Saturday 3 March 2007

5:3 How management philosophy can dissolve dissent.

A second strategy is to build up the management philosophy itself. This teaches that all organizations are the same. Their ‘mission’ is more or less uniform, to produce ‘profit’, which is measured by accountants. This accounting looks at ‘input’ and ‘output’ and sees what the ‘bottom line’ is. Everything is measurable, everything is on the same level. You cannot count what you cannot count.

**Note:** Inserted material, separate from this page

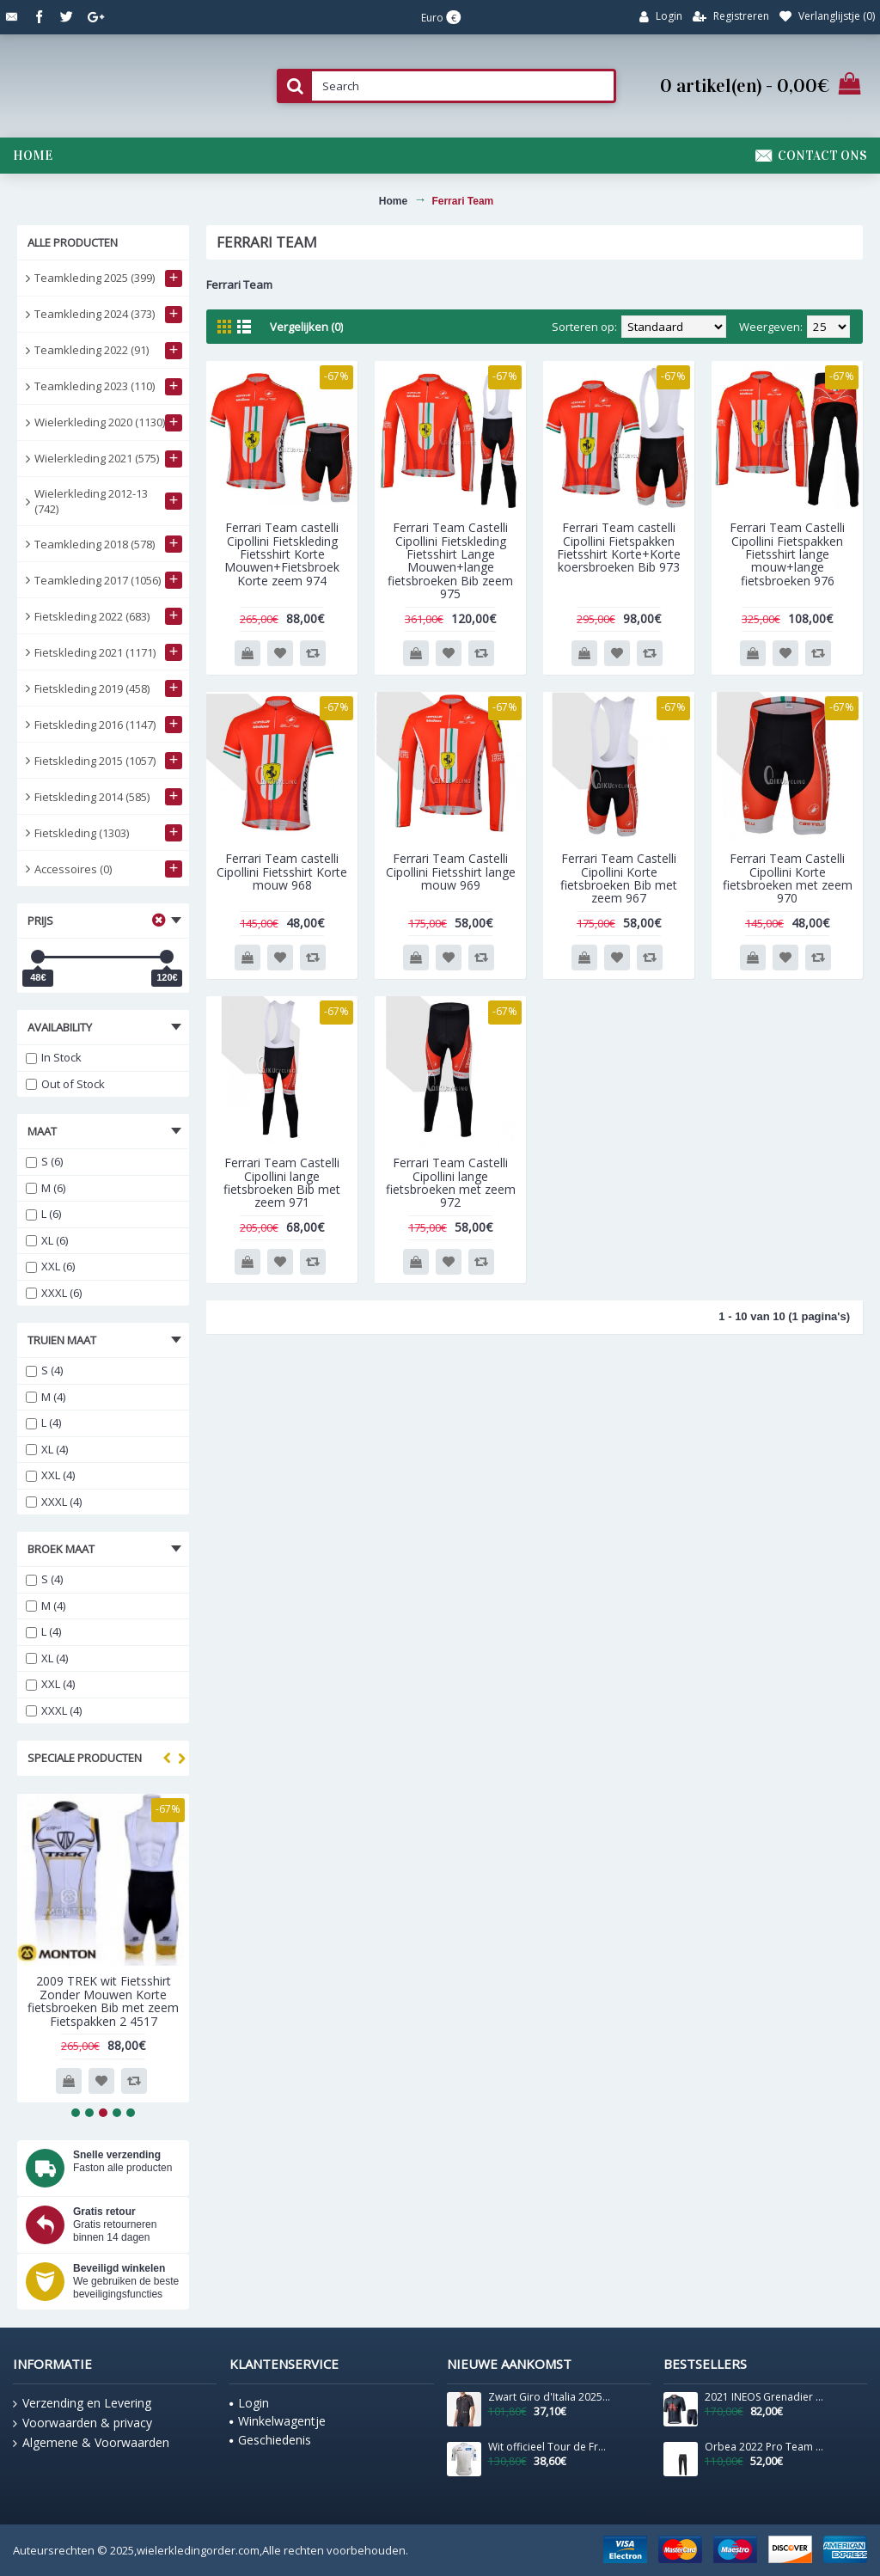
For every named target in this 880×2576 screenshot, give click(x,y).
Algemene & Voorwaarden (91, 2442)
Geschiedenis (270, 2440)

Using this philosophy, take any lumpy bit of the social structure, whether it be an ancient university or a new sports club, and investigate it. How ‘transparent’ is it? How accountable to its own stake-holders and to the rest of us? How profitable is it? How uniform and egalitarian is it? If it fails to live up to the expectations of the business school model, it must be changed. It must be audited, accounted, transparency and outside inspection forced on it. There must be paper trails, mission statements, performance related rewards, accountable procedures. Otherwise it must be dissolved.

This approach works like magic. Like detergent on fat-encrusted dishes it will dissolve most of the old, encrusted, forms and turn them into sparkling replicas of your favoured businesses. They will soon lose their unworldly, impractical and basically corrupt, not to mention potentially subversive, aspects which originally gave them life. They will lose their own breath and then you, as the State, can breathe new life into them and they will become your creatures.

All this will deal with those awkward remnants of an outdated age of associations and de-centralization. But your task would not be complete if you did not take it down one stage further and penetrate each individual, as well as each organization. How best to do this? There is an easy solution, which was adopted successfully by the Gestapo and the KGB, which is to assemble files on everyone in as much detail as possible, and to keep them at hand.